Data for processing:

═══

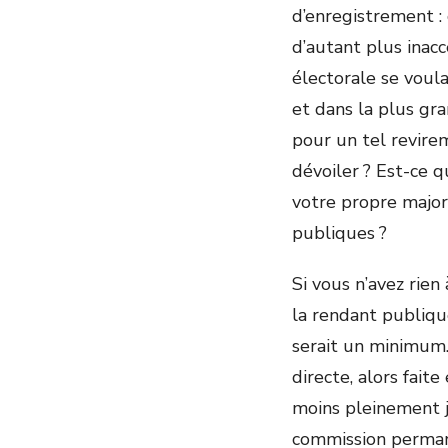
d’enregistrement : 
d’autant plus inac
électorale se voul
et dans la plus gr
pour un tel revire
dévoiler ? Est-ce 
votre propre major
publique
Si vous n’avez rie
la rendant publiqu
serait un minimum.
directe, alors fait
moins pleinement jo
commission perman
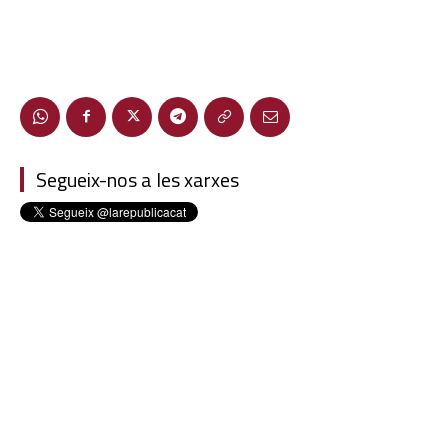
Segueix-nos a les xarxes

═══

Work item: Would you please repeat the entries above verbatim, excluding each picture?

Solution for this task:
d’enregistrement : 
d’autant plus inac
électorale se voul
et dans la plus gr
pour un tel revire
dévoiler ? Est-ce 
votre propre major
publique
Si vous n’avez rie
la rendant publiqu
serait un minimum.
directe, alors fait
moins pleinement jo
commission perman
Segueix-nos a les xarxes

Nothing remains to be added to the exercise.